The problem for regional companies is that the great Wagner operas (he called his later ones "music dramas") are too long: Five to six hours break the traditonal three-plus hour barrier and correspondingly increase costs. Would regional audiences sit through five hours of Die Meistersinger? Well, it packs the houses at the Met, at Chicago’s Lyric, in San Francisco, as well as all over Europe. So does Tristan. So does any of the four music dramas comprising the monumental Ring cycle. Perhaps the more financially challenged smaller companies don’t feel they can take the risk.

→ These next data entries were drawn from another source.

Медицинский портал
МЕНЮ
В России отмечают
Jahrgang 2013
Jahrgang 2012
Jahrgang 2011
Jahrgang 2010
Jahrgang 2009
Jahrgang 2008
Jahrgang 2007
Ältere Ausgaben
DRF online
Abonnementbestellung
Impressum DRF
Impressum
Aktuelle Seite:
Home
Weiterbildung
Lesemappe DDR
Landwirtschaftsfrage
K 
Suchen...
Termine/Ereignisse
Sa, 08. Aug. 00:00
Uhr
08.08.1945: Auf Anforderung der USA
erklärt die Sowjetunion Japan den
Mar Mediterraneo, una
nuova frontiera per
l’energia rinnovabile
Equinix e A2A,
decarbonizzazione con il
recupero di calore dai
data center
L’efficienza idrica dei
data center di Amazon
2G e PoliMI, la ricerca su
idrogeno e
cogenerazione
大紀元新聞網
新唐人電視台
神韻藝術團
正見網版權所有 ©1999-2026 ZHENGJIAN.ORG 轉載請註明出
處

However The Flying Dutchman (Der fliegende Holländer)--an early (1841) and perhaps near-great opera--only lasted two hours and 45 minutes, and so far as I could tell, there were no substantive cuts in its three concise acts. In any case the title rôle, sung by baritone Timothy Noble, showed a consummate portrayal of the Dutchman, condemned to sail the seas forever, or until redeemed by a maiden’s unselfish love. The native Hoosier’s voice was penetrating and forced, but nicely inflected-- proclaiming in his lengthy Act I monologue that his fate was forced upon him.

In his way bass-baritone William Fleck was even more impressive as Daland, the Norwegian sea captain whose daughter Senta would attempt the Dutchman’s salvation. Fleck projected a more lyric baritone to correspond with the kindly but, in the end, rather greedy father. The contrast between Fleck’s and Noble’s voices was telling in their Act I duet: "Wie? Hört’ ich recht?"

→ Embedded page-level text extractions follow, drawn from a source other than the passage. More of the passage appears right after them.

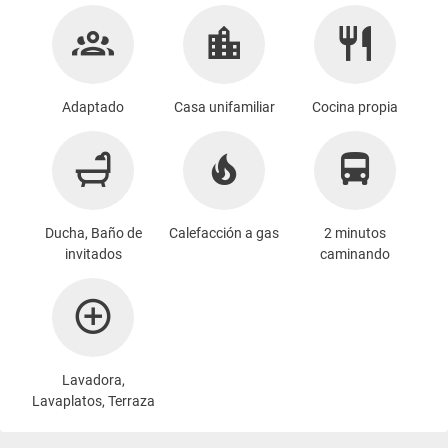
Adaptado
Casa unifamiliar
Cocina propia
Ducha, Baño de
Calefacción a gas
2 minutos
invitados
caminando
Lavadora
,
Lavaplatos, Terraza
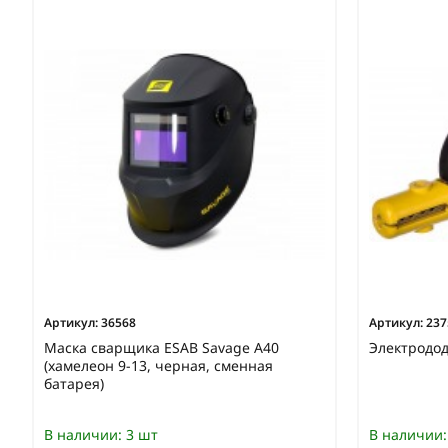
Артикул:
36568
Артикул:
237
Маска сварщика ESAB Savage A40
Электродо
(хамелеон 9-13, черная, сменная
батарея)
В наличии:
3 шт
В наличии:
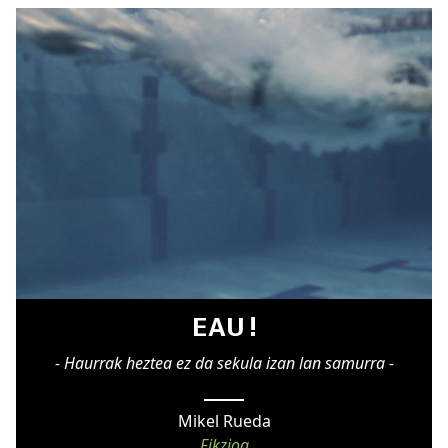
EAU !
- Haurrak heztea ez da sekula izan lan samurra -
Mikel Rueda
Fikzioa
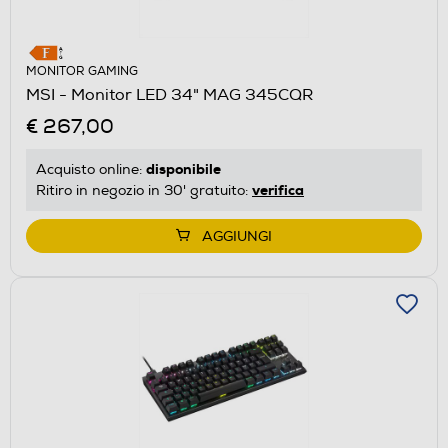
MONITOR GAMING
MSI - Monitor LED 34" MAG 345CQR
€ 267,00
disponibile
Acquisto online:
verifica
Ritiro in negozio in 30' gratuito:
AGGIUNGI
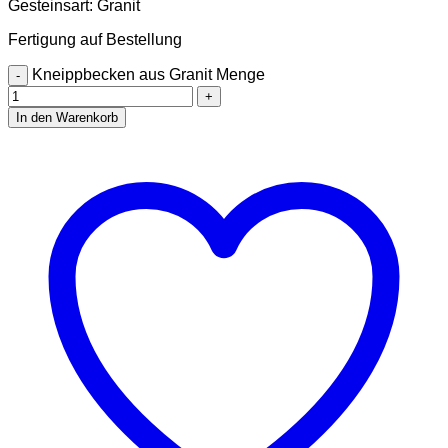
Gesteinsart: Granit
Fertigung auf Bestellung
Kneippbecken aus Granit Menge
In den Warenkorb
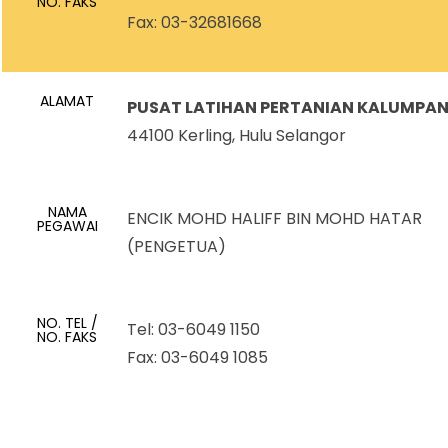
NO. FAKS
Fax: 03-32681668
ALAMAT
PUSAT LATIHAN PERTANIAN KALUMPA
44100 Kerling, Hulu Selangor
NAMA
ENCIK MOHD HALIFF BIN MOHD HATAR
PEGAWAI
(PENGETUA)
NO. TEL /
Tel: 03-6049 1150
NO. FAKS
Fax: 03-6049 1085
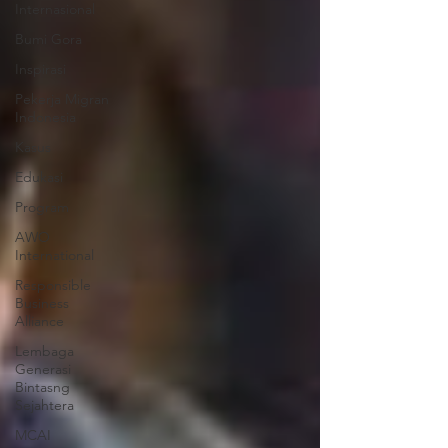
Internasional
Bumi Gora
Inspirasi
Pekerja Migran
Indonesia
Kasus
Edukasi
Program
AWO
International
Responsible
Business
Alliance
Lembaga
Generasi
Bintasng
Sejahtera
MCAI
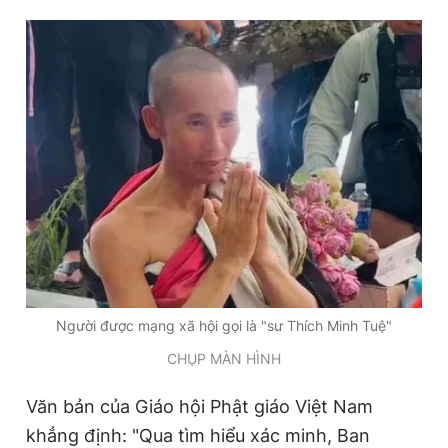
Đọc Thanh Niên trên điện thoại
Theo dõi báo trên
Hotline
Liên hệ quảng cáo
0906 645 777
0908 780 404
Đặt báo
Quảng cáo
RSS
Tòa soạn
Chính sách bảo
Người được mạng xã hội gọi là "sư Thích Minh Tuệ"
CHỤP MÀN HÌNH
Tổng biên tập: Nguyễn Ngọc Toàn
Phó tổng biên tập thường trực: Hải Thành
Phó tổng biên tập: Lâm Hiếu Dũng
Văn bản của Giáo hội Phật giáo Việt Nam
Phó tổng biên tập: Trần Việt Hưng
khẳng định: "Qua tìm hiểu xác minh, Ban
Tổng thư ký tòa soạn: Đức Trung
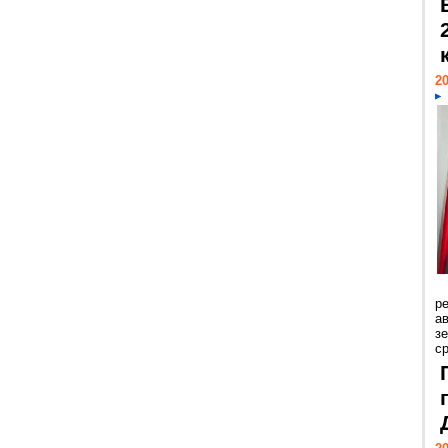
20
р
ав
з
с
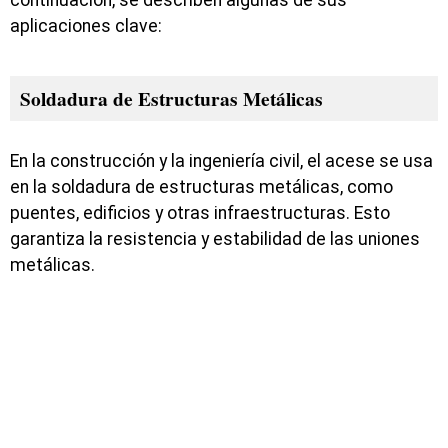
aplicaciones clave:
Soldadura de Estructuras Metálicas
En la construcción y la ingeniería civil, el acese se usa
en la soldadura de estructuras metálicas, como
puentes, edificios y otras infraestructuras. Esto
garantiza la resistencia y estabilidad de las uniones
metálicas.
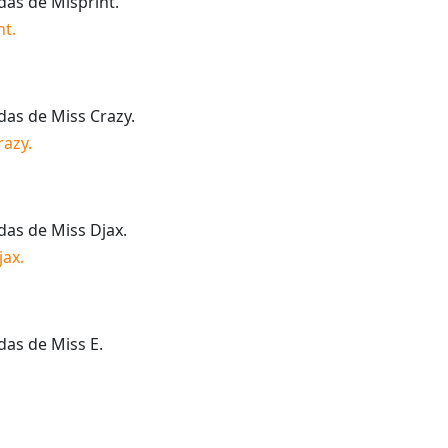
idas de
Misprint
.
nt
.
idas de
Miss Crazy
.
razy
.
idas de
Miss Djax
.
jax
.
idas de
Miss E
.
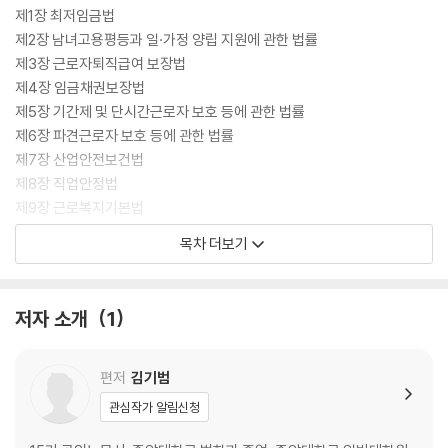
제1장 최저임금법
제2장 남녀고용평등과 일·가정 양립 지원에 관한 법률
제3장 근로자퇴직급여 보장법
제4장 임금채권보장법
제5장 기간제 및 단시간근로자 보호 등에 관한 법률
제6장 파견근로자 보호 등에 관한 법률
제7장 산업안전보건법
제8장 직업안정법
제9장 근로복지기본법
제10장 외국인근로자의 고용 등에 관한 법률
목차 더보기
제11장 공무원의 노동조합 설립 및 운영 등에 관한 법률
제12장 교원의 노동조합 설립 및 운영 등에 관한 법률
제13장 노동위원회법
저자 소개
1
제14장 근로자참여 및 협력증진에 관한 법률
편저
김기범
관심작가 알림신청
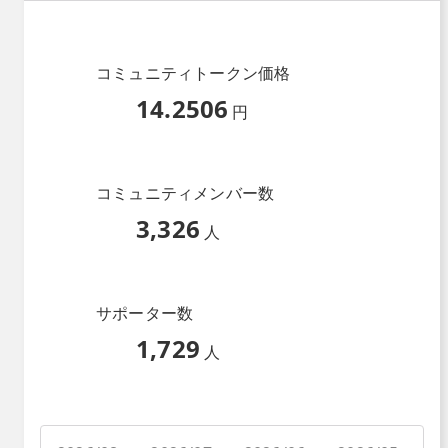
コミュニティトークン価格
14.2506
円
コミュニティメンバー数
3,326
人
サポーター数
1,729
人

Senta, sung by soprano Sheila Smith, doesn’t appear till the opening of Act II. Emerging out of the sprightly "Spinning Chorus," she projects a smooth, evenly centered, rather powerful voice that carried easily over the orchestra--but which was a bit flat on a few sustained high notes in her "Ballad." Otherwise she was most impressive in her portrayal of a sweet innocent caught up in myth and legend.

In his first IO appearance, tenor Timothy Tobin sang the youthful huntsman Erik, Senta’s suitor and the Dutchman’s foil. Of the principals, his was the least impressive voice--at times uneven, and forced when it shouldn’t have been. Norman Shankle, winner of last August’s MacAllister Awards vocal competition, would have been far better in this rôle.

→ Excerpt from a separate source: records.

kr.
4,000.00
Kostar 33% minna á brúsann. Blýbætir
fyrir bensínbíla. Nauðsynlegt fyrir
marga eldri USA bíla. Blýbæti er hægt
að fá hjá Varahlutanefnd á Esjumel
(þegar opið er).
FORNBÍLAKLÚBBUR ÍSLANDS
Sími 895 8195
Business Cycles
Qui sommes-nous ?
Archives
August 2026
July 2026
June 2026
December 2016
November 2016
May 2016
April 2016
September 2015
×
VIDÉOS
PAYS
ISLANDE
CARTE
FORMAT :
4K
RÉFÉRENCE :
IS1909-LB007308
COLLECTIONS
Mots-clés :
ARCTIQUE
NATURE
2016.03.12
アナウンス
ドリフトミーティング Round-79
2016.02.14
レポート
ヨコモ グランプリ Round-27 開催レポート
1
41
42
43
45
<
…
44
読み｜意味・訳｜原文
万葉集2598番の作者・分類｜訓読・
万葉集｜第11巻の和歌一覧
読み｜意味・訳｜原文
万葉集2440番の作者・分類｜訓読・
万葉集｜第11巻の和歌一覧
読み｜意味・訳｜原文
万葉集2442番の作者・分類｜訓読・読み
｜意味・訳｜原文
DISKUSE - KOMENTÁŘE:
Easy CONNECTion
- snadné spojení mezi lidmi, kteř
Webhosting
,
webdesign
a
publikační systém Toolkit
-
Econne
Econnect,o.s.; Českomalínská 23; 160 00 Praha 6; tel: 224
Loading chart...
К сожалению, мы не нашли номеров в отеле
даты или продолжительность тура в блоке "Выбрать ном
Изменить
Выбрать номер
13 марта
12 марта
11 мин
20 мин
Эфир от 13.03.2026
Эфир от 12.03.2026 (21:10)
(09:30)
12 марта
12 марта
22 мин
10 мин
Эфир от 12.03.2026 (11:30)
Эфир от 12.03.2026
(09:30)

The two supporting rôles of the Steersman and Senta’s nurse Mary were well sung by tenor David Mannell and soprano Kara Schmid respectively. Though Schmid’s vocal qualities were excellent, she had difficulty projecting, her voice barely making it off the Clowes stage.

The real stars of this production, however, were Caraher and the ISO. From the sustained open fifth that begins the overture to the passage of repose and resignation on which both overture and opera end, the IO artistic director had his players and singers integrated and balanced to near perfection. And he made those continually recurring chromatic undulations depicting an unforgiving sea provide the underpinning that gives Dutchman its special identity.

Set designer Constantinos Kritatos provided impressive seascapes in Acts I and III, which in Act I had the bow of the Dutchman’s ship clearly hanging over the stern of Daland’s more modest-sized one--not the safest docking procedure in real life, but on the stage. . .who cares? The Dutchman’s phantom crew were amplified in their third-act chorus, creating an appropriately eerie effect. Interestingly the front of the Dutchman’s ship lost its bow in Act III and, for the life of me, looked more like an oversized automobile radiator--or perhaps the front of a locomotive. Symbolic? I didn’t get it.

Now that the IO has successfully crossed the Wagner threshold, the company needs to consider mounting Das Rheingold, the three-hour Prologue of the Ring operas. There we can glimpse the mature as well as the great Wagner, and do it within the traditional time slot.

Meanwhile I can safely assert that I don’t need Captain Video anymore.